One thing that I didn’t enjoy about the race was the nasty collision between Nathanael Berthon and Sergio Canamasas; it’s never nice to see such an accident unfold at high speeds, nor do I like seeing any driver crash, but Canamasas’ crash was absolutely horrible to witness considering he clattered the barrier not just once, but twice and can understand why he didn’t race on Sunday after such a shock to the system.
The sprint race was equally as exciting, yet filled with incidents throughout the field, notably towards the end of the race. Again, kudos has to be given to Jolyon Palmer after more exciting racing and proving exactly why he’s a championship contender this season; scoring vital important points against his main championship rival Felipe Nasr in what could be one of the overtakes of the season. In what could’ve been one of the most exciting races of the season, there was also disappointment for the likes of Dillmann and Markelov whose races were ended on the last lap of the race, both due to silly accidents which are frustrating, especially as this could’ve been Markelov’s best race of the season thus far.

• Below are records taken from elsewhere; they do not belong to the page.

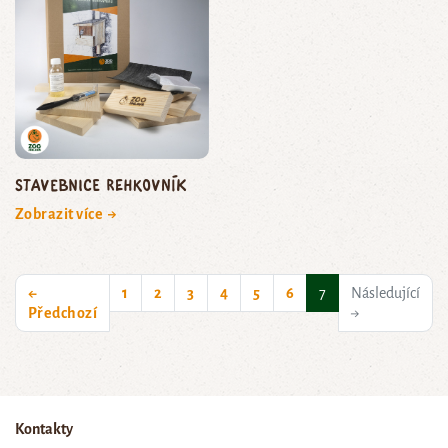
Stavebnice rehkovník
Zobrazit více →
(current)
←
1
2
3
4
5
6
7
Následující
Předchozí
→
Kontakty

Overall, the drivers produced two amazing races filled with drama and excitement as always, showing exactly where overtakes can be done and why they deserve to be with their teams; it’s easy to see how GP2 is the feeder series to Formula 1 with the brilliant and enthralling races that we have seen this season. Hopefully the races at Spa-Francorchamps will be equally, if not, more exciting than the ones that we’ve seen at the Hungaroring!
Leny Polastri (@leny_458): Everyone following junior series knows that the way from GP2 to Formula One isn’t (or at least shouldn’t be) very long. But especially this weekend proved once again how close these two series actually are: By comparing the times of the Qualifying sessions the top three GP2 drivers would have been able to start on the Formula One grid ahead of P20. I have to mention at this point that this result is a bit distorted since Hamilton and Maldonado – the GP2 champions of 2006 and 2010 by the way – were not able to set a time in their Qualifying due to technical problems on their cars.
And well, the Hungaroring is a track “on which you can’t overtake”. Now say that again having watched this weekend’s races with drivers like Izawa crossing the finish line being fourth having started last. Actually Formula One drivers confessed more than one time they watch GP2 races and try to emulate some of the amazing moves the junior drivers show in their races – If this doesn’t show the high quality of GP2, then I don’t know what else to say.